Re: [PATCH v6 6/7] KVM: arm64: allow get exception information from userspace

From: gengdongjiu <gengdongjiu@huawei.com>
To: James Morse <james.morse@arm.com>, <peter.maydell@linaro.org>
Cc: <christoffer.dall@linaro.org>, <marc.zyngier@arm.com>,
	<rkrcmar@redhat.com>, <linux@armlinux.org.uk>,
	<catalin.marinas@arm.com>, <will.deacon@arm.com>,
	<lenb@kernel.org>, <robert.moore@intel.com>, <lv.zheng@intel.com>,
	<mark.rutland@arm.com>, <xiexiuqi@huawei.com>,
	<cov@codeaurora.org>, <david.daney@cavium.com>,
	<suzuki.poulose@arm.com>, <stefan@hello-penguin.com>,
	<Dave.Martin@arm.com>, <kristina.martsenko@arm.com>,
	<wangkefeng.wang@huawei.com>, <tbaicar@codeaurora.org>,
	<ard.biesheuvel@linaro.org>, <mingo@kernel.org>, <bp@suse.de>,
	<shiju.jose@huawei.com>, <zjzhang@codeaurora.org>,
	<linux-arm-kernel@lists.infradead.org>,
	<kvmarm@lists.cs.columbia.edu>, <kvm@vger.kernel.org>,
	<linux-kernel@vger.kernel.org>, <linux-acpi@vger.kernel.org>,
	<devel@acpica.org>, <mst@redhat.com>, <john.garry@huawei.com>,
	<jonathan.cameron@huawei.com>,
	<shameerali.kolothum.thodi@huawei.com>,
	<huangdaode@hisilicon.com>, <wangzhou1@hisilicon.com>,
	<huangshaoyu@huawei.com>, <wuquanming@huawei.com>,
	<linuxarm@huawei.com>, <zhengqiang10@huawei.com>
Subject: Re: [PATCH v6 6/7] KVM: arm64: allow get exception information from userspace
Date: Wed, 13 Sep 2017 15:32:10 +0800	[thread overview]
Message-ID: <2a42d1ea-3456-2873-c9ea-d8a027b59789@huawei.com> (raw)
In-Reply-To: <59B17438.5070501@arm.com>

Hi James,

On 2017/9/8 0:30, James Morse wrote:
> Hi Dongjiu Geng,
> 
> On 28/08/17 11:38, Dongjiu Geng wrote:
>> when userspace gets SIGBUS signal, it does not know whether
>> this is a synchronous external abort or SError,
> 
> Why would Qemu/kvmtool need to know if the original notification (if there was
> one) was synchronous or asynchronous? This is between firmware and the kernel.
there are two reasons:

1. Let us firstly discuss the SEA and SEI, there are different workflow for the two different Errors.
2. when record the CPER in the user space, it needs to know the error type, because SEA and SEI are different Error source,
   so they have different offset in the APEI table, that is to say they will be recorded to different place of the APEI table.

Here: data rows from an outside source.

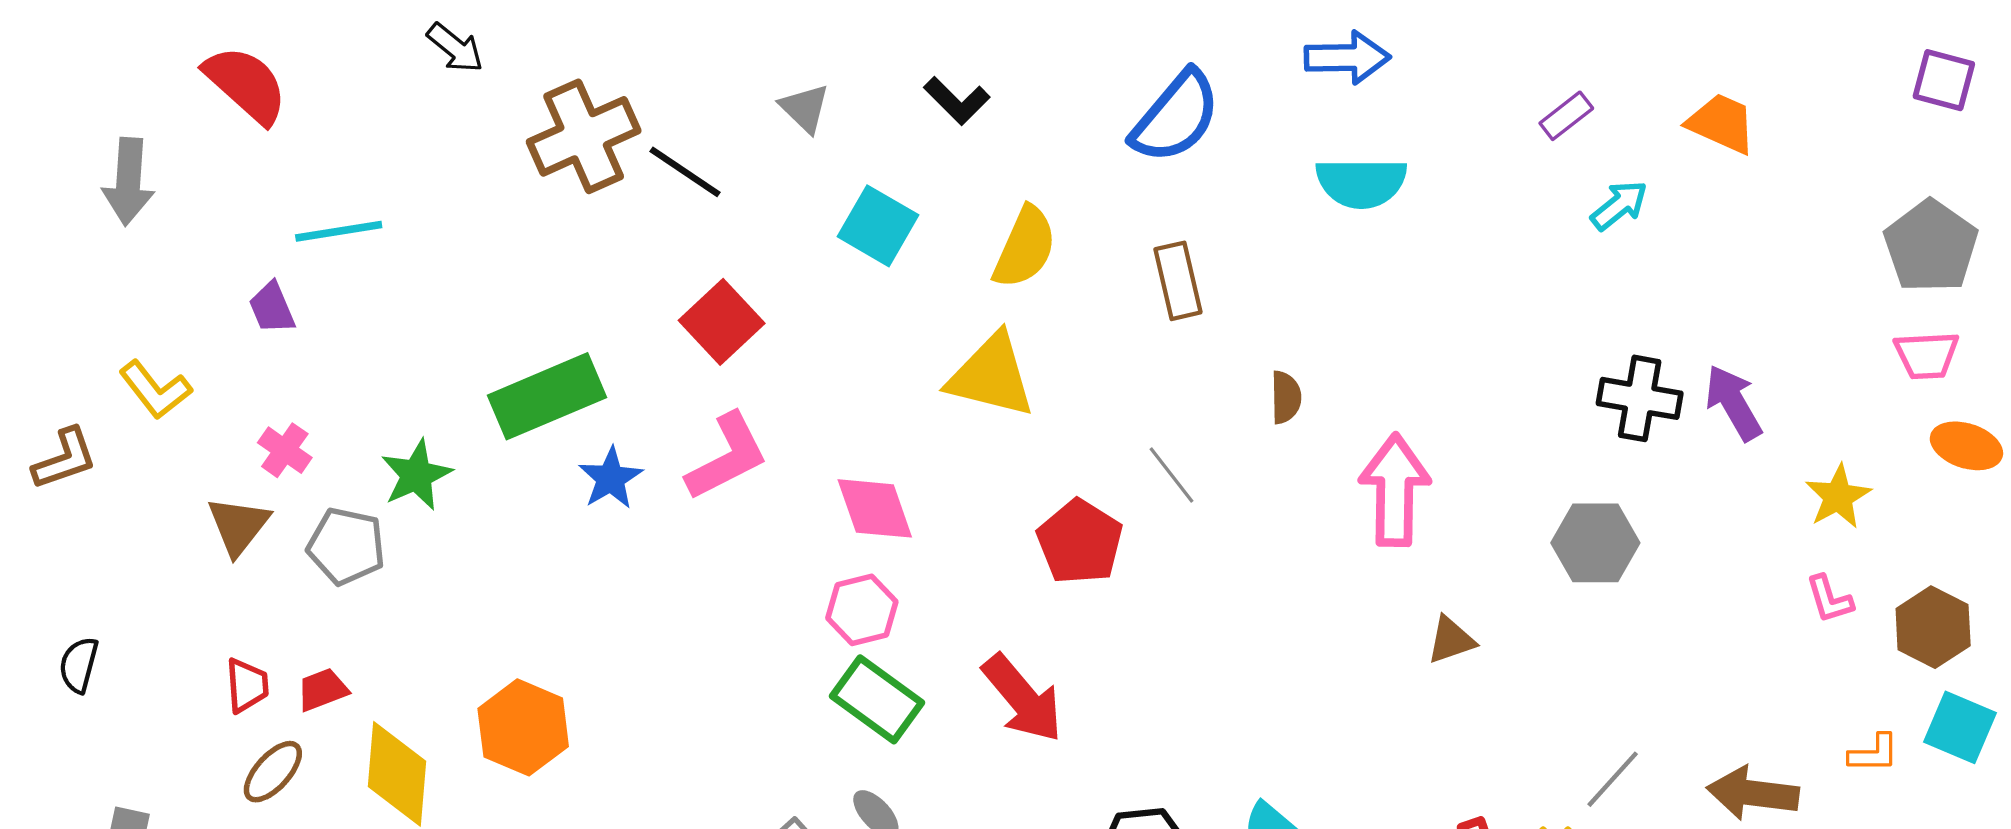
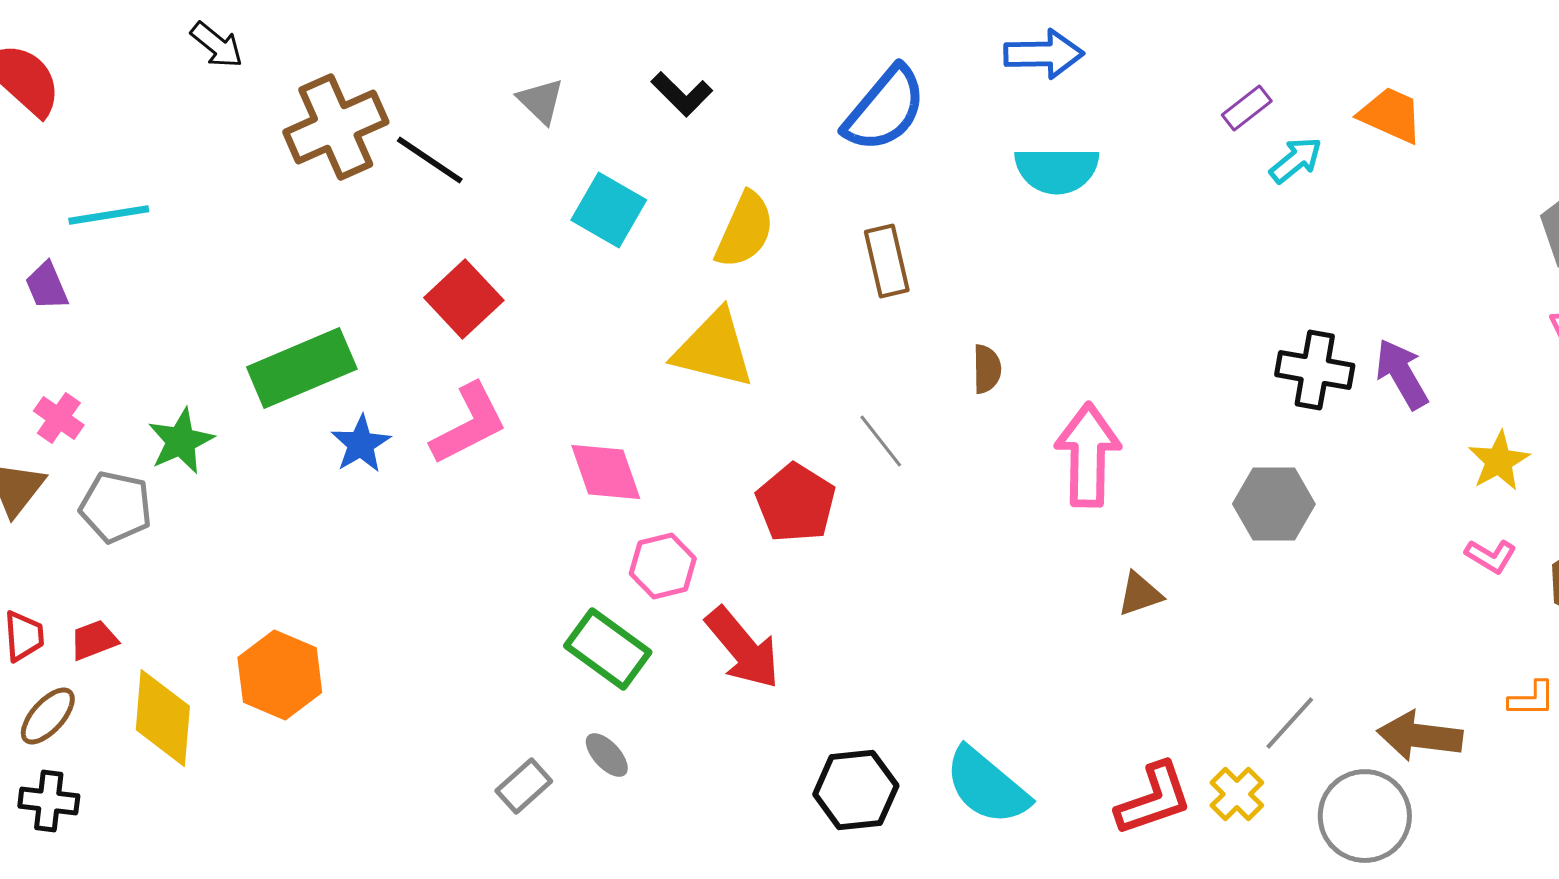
cyan arrow: (1619, 205) -> (1296, 160), moved
pink L-shape: (1829, 599) -> (1491, 556), turned -42
pink hexagon: (862, 610) -> (663, 566), moved

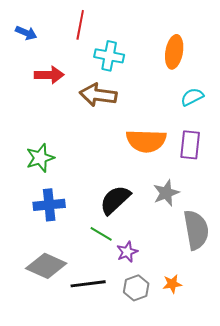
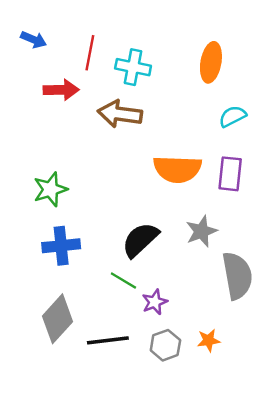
red line: (80, 25) -> (90, 53), moved
gray diamond: (46, 266) -> (58, 319), turned -72

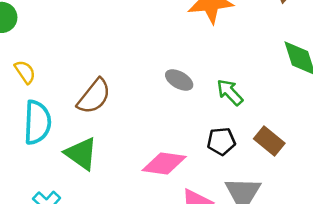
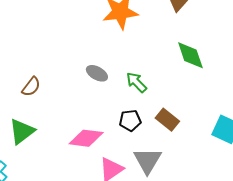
brown semicircle: (94, 96) -> (31, 87), size x0.7
green triangle: (81, 154) -> (22, 131), turned 48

         etc/acpi/tables                               etc/hardware_errors
        ====================                    ==========================================
    + +--------------------------+            +------------------+
    | | HEST                     |            |    address       |              +--------------+
    | +--------------------------+            |    registers     |              | Error Status |
    | | GHES0                    |            | +----------------+              | Data Block 0 |
    | +--------------------------+ +--------->| |status_address0 |------------->| +------------+
    | | .................        | |          | +----------------+              | |  CPER      |
    | | error_status_address-----+-+ +------->| |status_address1 |----------+   | |  CPER      |
    | | .................        |   |        | +----------------+          |   | |  ....      |
    | | read_ack_register--------+-+ |        |  .............   |          |   | |  CPER      |
    | | read_ack_preserve        | | |        +------------------+          |   | +-+------------+
    | | read_ack_write           | | | +----->| |status_address10|--------+ |   | Error Status |
    + +--------------------------+ | | |      | +----------------+        | |   | Data Block 1 |
    | | GHES1                    | +-+-+----->| | ack_value0     |        | +-->| +------------+
    + +--------------------------+   | |      | +----------------+        |     | |  CPER      |
    | | .................        |   | | +--->| | ack_value1     |        |     | |  CPER      |
    | | error_status_address-----+---+ | |    | +----------------+        |     | |  ....      |
    | | .................        |     | |    | |  ............. |        |     | |  CPER      |
    | | read_ack_register--------+-----+-+    | +----------------+        |     +-+------------+
    | | read_ack_preserve        |     |   +->| | ack_value10    |        |     | |..........  |
    | | read_ack_write           |     |   |  | +----------------+        |     | +------------+
    + +--------------------------|     |   |                              |     | Error Status |
    | | ...............          |     |   |                              |     | Data Block 10|
    + +--------------------------+     |   |                              +---->| +------------+
    | | GHES10                   |     |   |                                    | |  CPER      |
    + +--------------------------+     |   |                                    | |  CPER      |
    | | .................        |     |   |                                    | |  ....      |
    | | error_status_address-----+-----+   |                                    | |  CPER      |
    | | .................        |         |                                    +-+------------+
    | | read_ack_register--------+---------+
    | | read_ack_preserve        |
    | | read_ack_write           |
    + +--------------------------+

> 
> 
> I think I can see why you need this: to choose whether to emulate SEA or SEI,
emulating SEA or SEI is one reason, another reason is that the CPER will be recorded to different place of APEI.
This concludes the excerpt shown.